Jewish cemetery bombed in northeastern Ukraine

Jews killed in a 1918 pogrom are buried in the cemetery • tombstones of two community leaders survived the attack intact.

 Destroyed homes amid Russia's invasion of Ukraine in Kolychivka. (photo credit: REUTERS/ZOHRA BENSEMRA)
Destroyed homes amid Russia's invasion of Ukraine in Kolychivka.
(photo credit: REUTERS/ZOHRA BENSEMRA)

A Jewish cemetery in Hlukhiv, Sumy Oblast in northeastern Ukraine was bombed on Sunday by Russian forces, Ukraine's Minister of Culture and Information Oleksander Tkacjenko wrote on Telegram.

Jews killed in a 1918 pogrom are buried in the cemetery, he said, and the mass grave is also the tomb of the "tzaddiks" (righteous men) Menachem Nohim David Geselyov and Israel Dov Ber Nohimov Shumyatsky.

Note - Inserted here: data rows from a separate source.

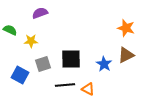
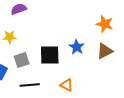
blue star: (104, 64) -> (77, 47), moved
black line: (65, 85) -> (30, 85), moved

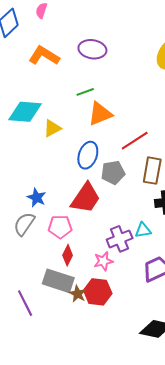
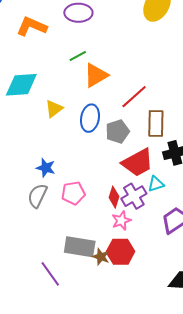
yellow triangle: (52, 128) -> (54, 109), moved
red trapezoid: (86, 198) -> (138, 163), moved, turned 36
red diamond: (68, 255) -> (114, 197), moved

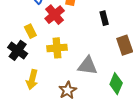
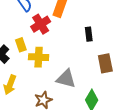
yellow rectangle: (30, 31) -> (21, 45), moved

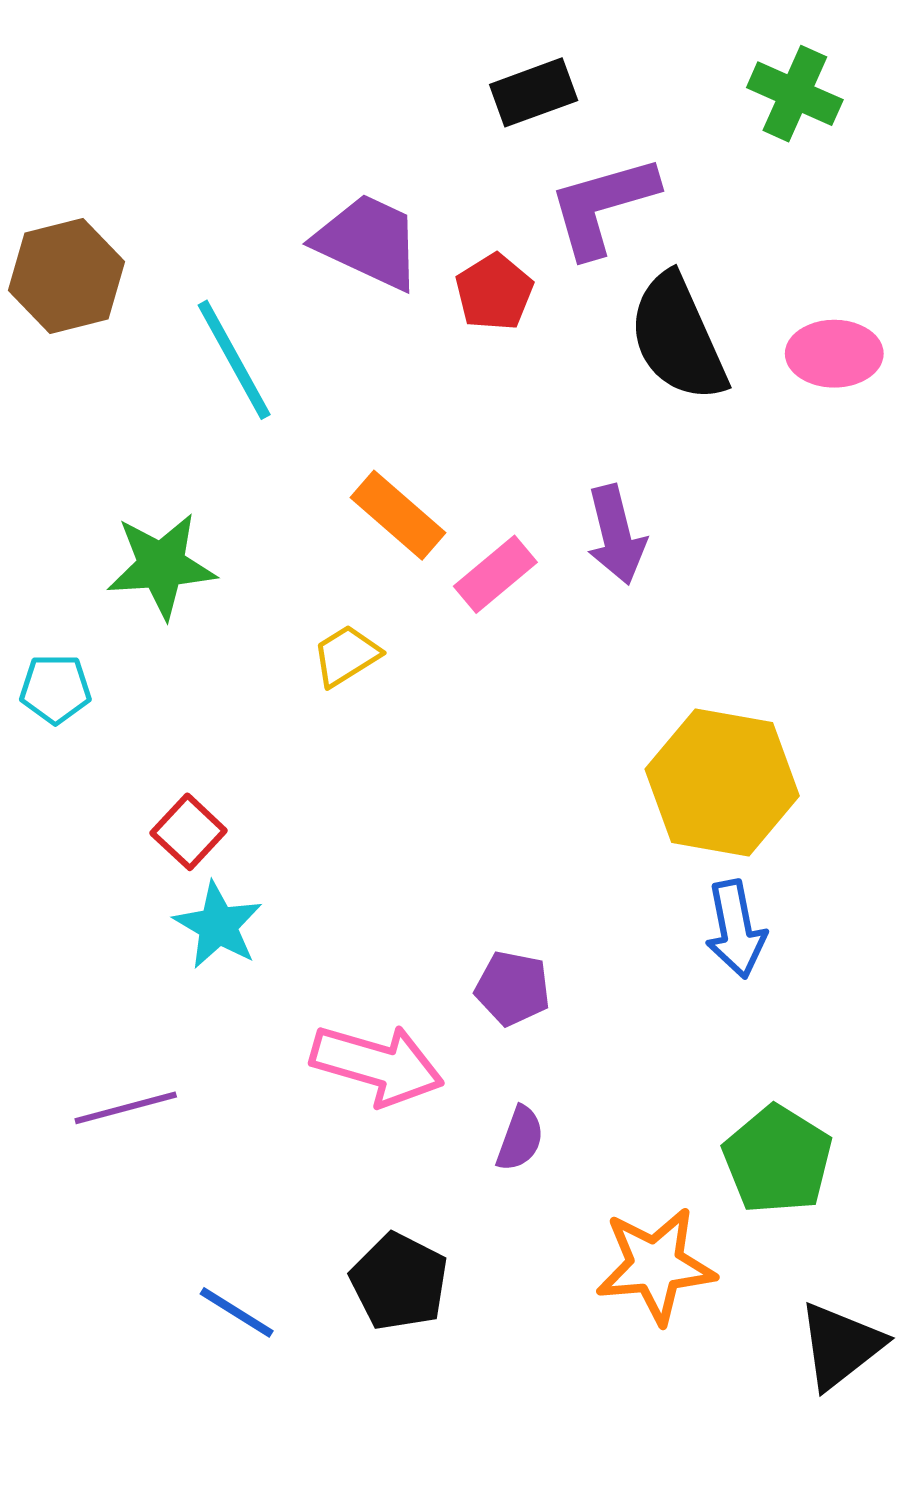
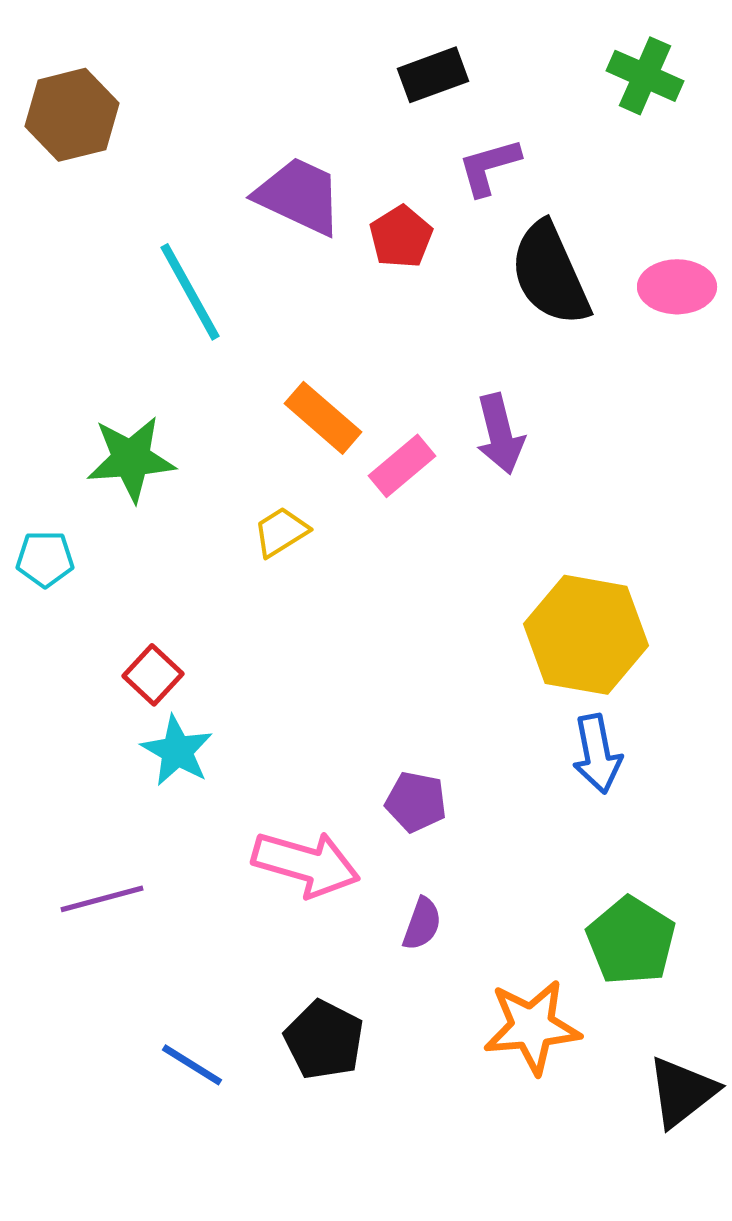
purple L-shape: (603, 206) -> (489, 167), size x0.7
brown hexagon: (67, 276) -> (72, 115), moved

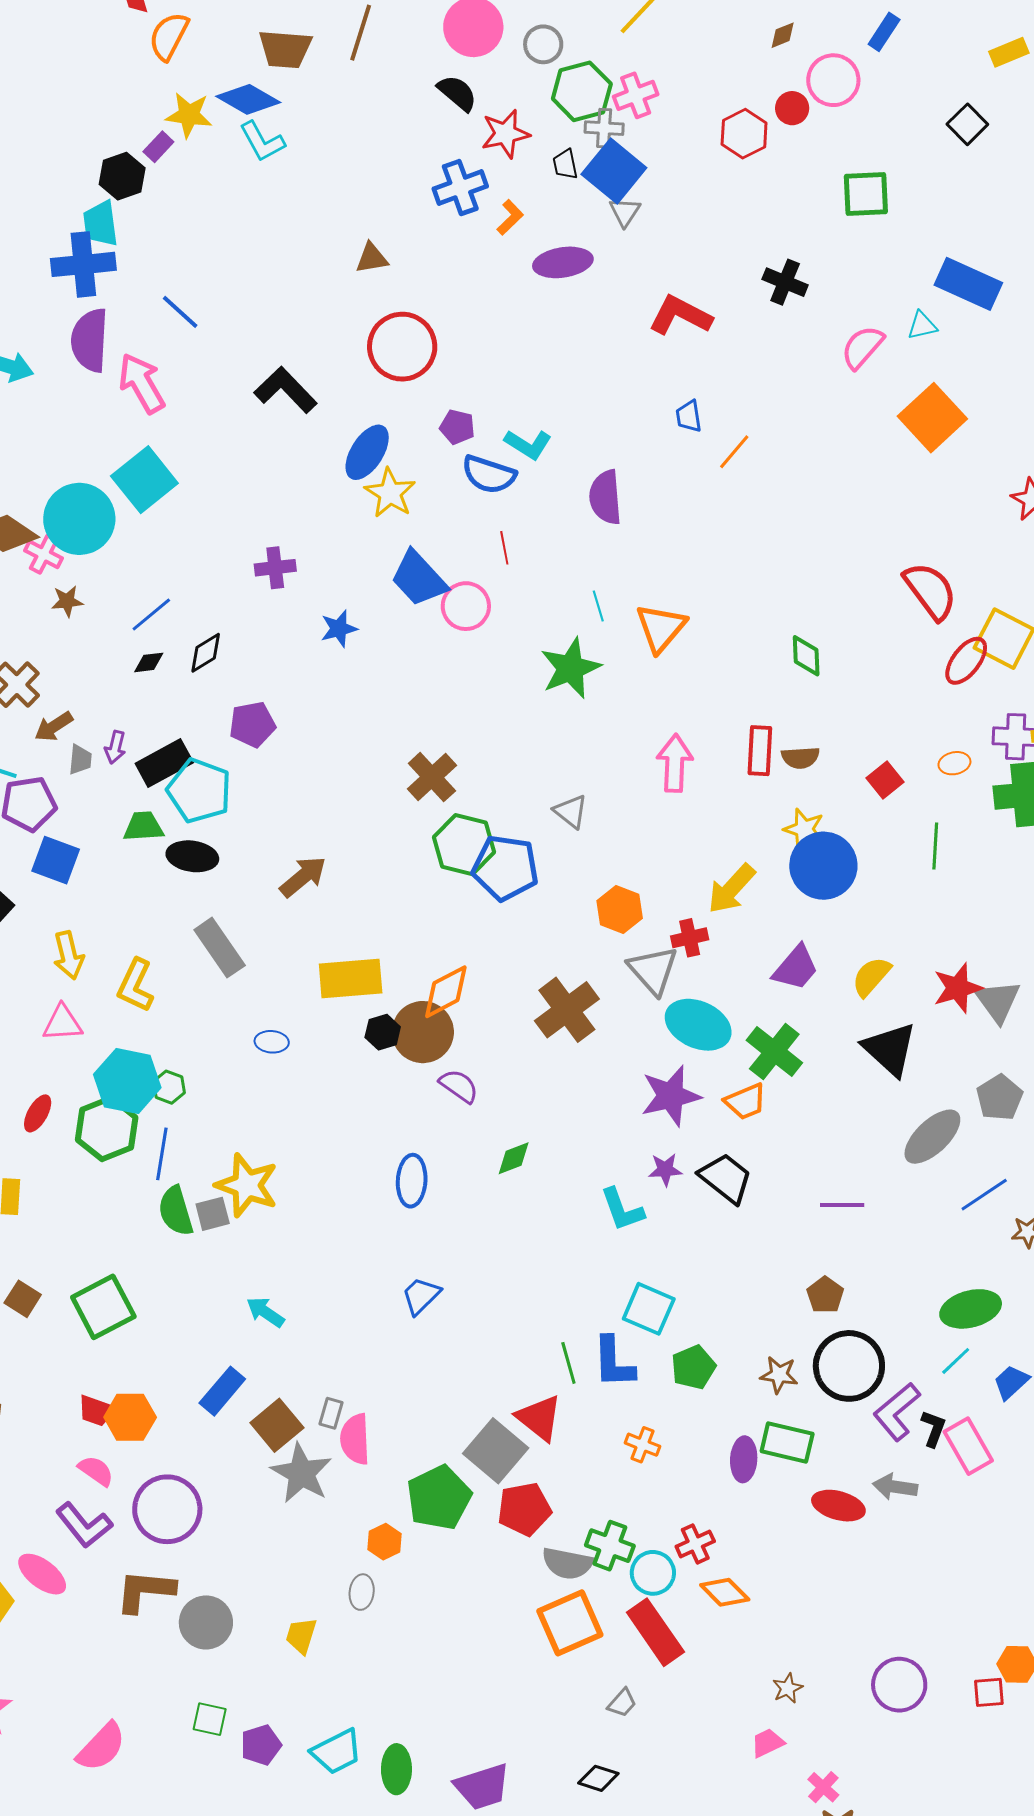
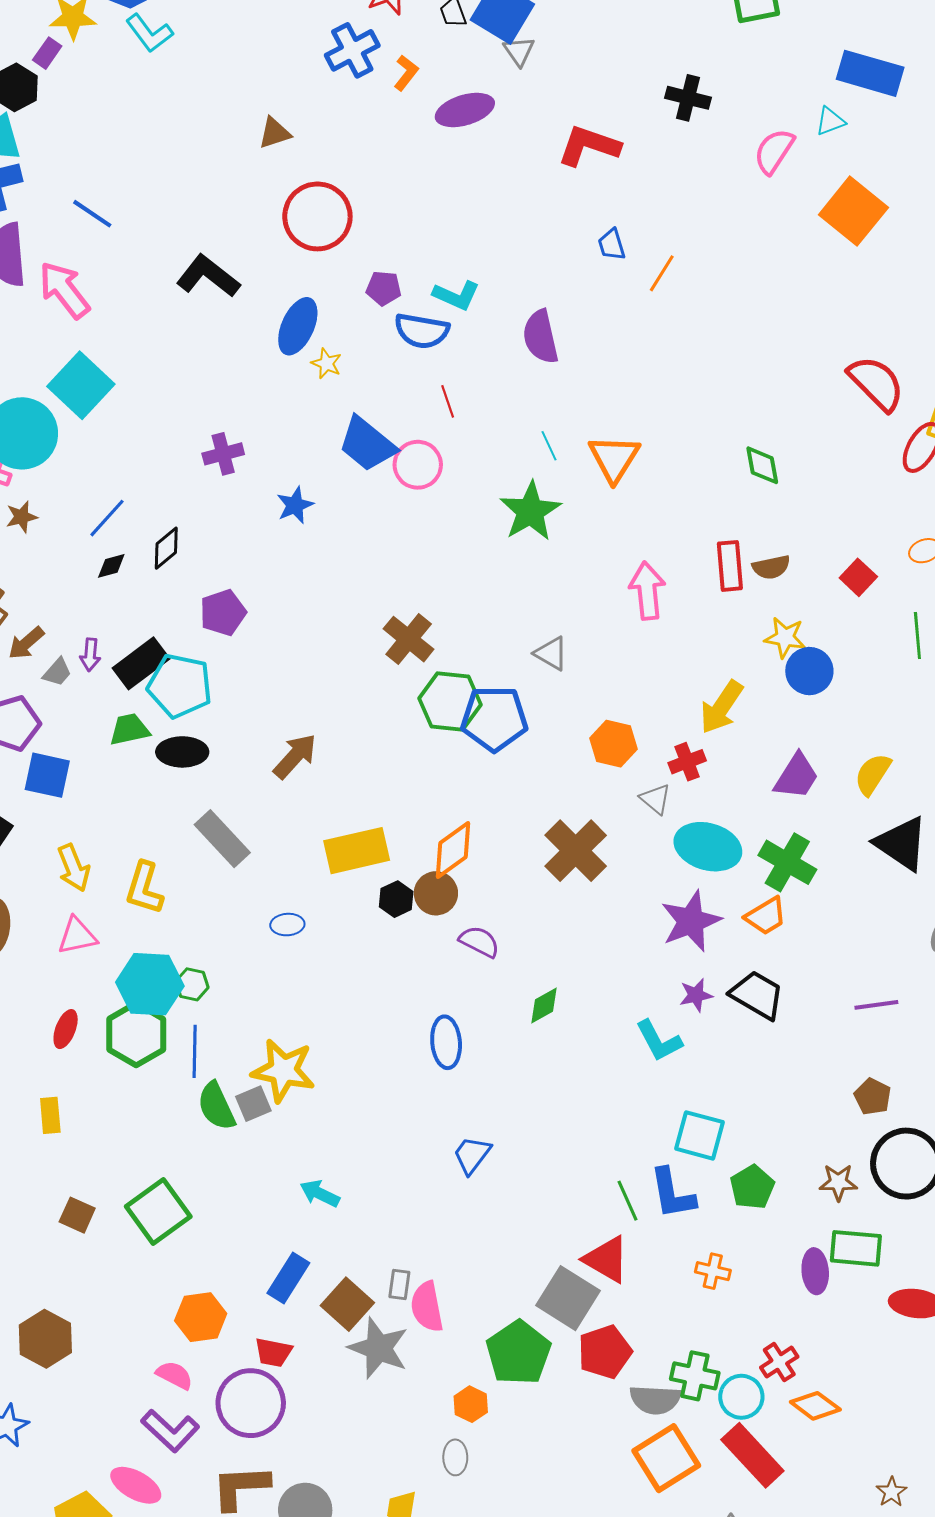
yellow star: (390, 493) -> (326, 363), size x0.6
gray trapezoid: (80, 760) -> (57, 672), turned 44
blue circle: (823, 866) -> (809, 671), size x0.7
gray triangle: (653, 970) -> (655, 799), size x0.6
brown circle: (423, 1032) -> (436, 893), size x0.7
red trapezoid: (96, 1411) -> (273, 1352), moved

The site is special for the Jewish people, Tkacjenko said.

Neither of the two sages' tombs was damaged in what Tkacjenko deemed as being a "miraculous" miss.

One of Ukraine's chief rabbis, Reuven Asman, corroborated the attack, writing on his Telegram channel: "On the eve of May 9, the Russian army 'denazified' the Jewish cemetery in the town of Hlukhiv."

The event was reported by the press office of the United Jewish Communities of Ukraine he said. According to the organization, "The rocket hit the Jewish cemetery in Hlukhiv. The information became known from open sources and confirmed by UJCU sources."

According to Asman, more than 600 tombstones have been preserved in the ancient cemetery, the oldest dating back to 1824.

The Ukrainian Jewish Encounter reported that in the summer of 2020, a monument to the victims of the anti-Jewish pogrom of 1918 was unveiled at the ancient Jewish cemetery in Hlukhiv, on the initiative of the chairman of that city’s Jewish community.

“Resting in this cemetery are those who perished during the pogrom of 22–23 February 1918. May their souls be tied into the knot of life,” proclaims the inscription on the monument. For the first time in a hundred years, the Kaddish was recited by a rabbi on this spot - the Encounter, citing Ukrainian Jewish outlet Hadashot, reported. 

According to the report, Shumyatsky was a hassid of the Chabad movement, who was appointed rabbi of Hlukhiv by the Tsemakh Tsedek — the third Lubavitcher rebbe. The fourth Lubavitcher rebbe called Shumyatsky his “favorite.”